They have thrust away the irksome apparition that had officiously flitted between them. For such a ghost’s thin body there is no room between his heart and hers. Out of both those hearts all their former long-established, deep-rooted inhabitants are turned, driven by the flail of the one supreme scourge. In those hearts Honour had held her high court, Duty had wielded her sceptre, unselfish Family Affection been warmly nested. Now, of none of them is there a trace left in either consciousness. For neither of them does anything exist but the omnipotent primal instinct—the instinct that drove the first man and woman into each other’s throbbing arms.

It is not for long—not for more than a few moments—only for one kiss-length, that that mad, dumb, clinging oblivion endures. Then the old ejected law-givers begin to gather up their sceptres and return; boldly ejecting, in their turn, the furious rebel that had ousted them; and the two that God has not joined together stagger apart. As in the impulse of embrace neither was earlier or later than the other, so is the shock of disunion common and simultaneous. They find themselves standing apart, uncertainly staring at each other in the imperfect consciousness of an enormous joint crime. It was only a kiss—an utter, scorching, lover’s kiss, it is true—yet still only a kiss that has so seared their re-awakening consciences; but had their disloyalty gone to the extremest pitch of unfaithfulness, it could hardly have branded them with a deeper sense of guilt. Her white lips frame three scarcely audible words, which he yet hears—“This—day—week!”—and he whispers, in horrified ejaculation, “Rupert! Bill!
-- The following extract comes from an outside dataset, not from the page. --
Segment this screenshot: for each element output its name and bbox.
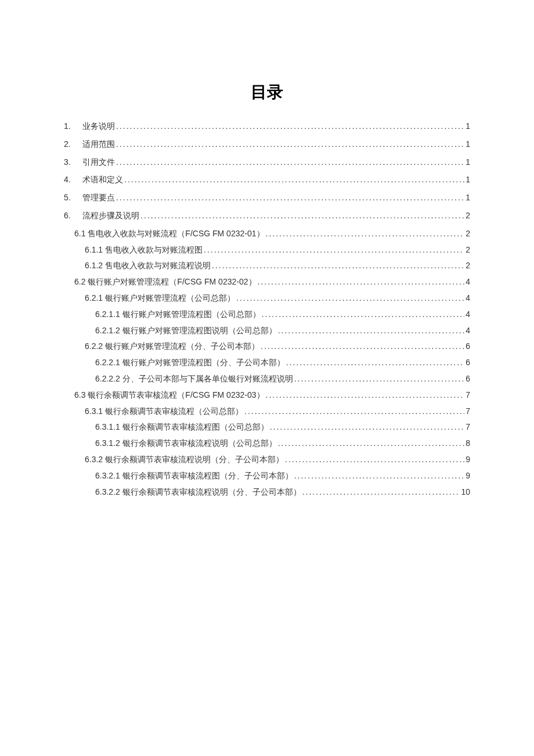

There is a terrible silence—at least, it seems so to them—though the nightingale, scarcely scared, and having taken but a short flight to the branch of a youngling chestnut, is finishing his epithalamium with even bettered music. The reinstated judges have taken their seats, and are holding a dread assize.

“It is only I who am to blame!” says Lavinia, by-and-by, in a key a little above her former one. “You did really struggle. If I had helped you honestly, you would have pulled through; but I did not. I never really meant you to hold out! I see now that I meant it all along to happen! I meant you to kiss me! I thought—God forgive me!—that I should be able to bear my life better afterwards if you did!”

“If I had been honest,” he says hoarsely, “shouldn’t I have accepted your offer of taking me to the Rectory? You know you did offer. If I had meant honestly, should I have come here?” casting a glance of despairing reproach round at the blue and green and silver accessories to his fall—smiling water and curtsying sedge and sky-coloured blue-bells.

“But I brought you here!” cries the other culprit, in a heart-rending eagerness, of which he will not suffer her to have the monopoly—to assume all the weight of their “most mutual” lapse.

“It was a pity that Bill did not leave the Boers to finish me!”

Then there is silence again. This time it is the man who breaks it, though his tone is so low as to constitute scarcely an infringement of the crushing guilty stillness.

“And you will still marry him this day week?”

At that she veils her face with both hands. “What am I?” she says indistinctly, through the relief of their shield. “What have I become? I have lived for twenty-three years, and I never suspected that there was a bad woman inside me!”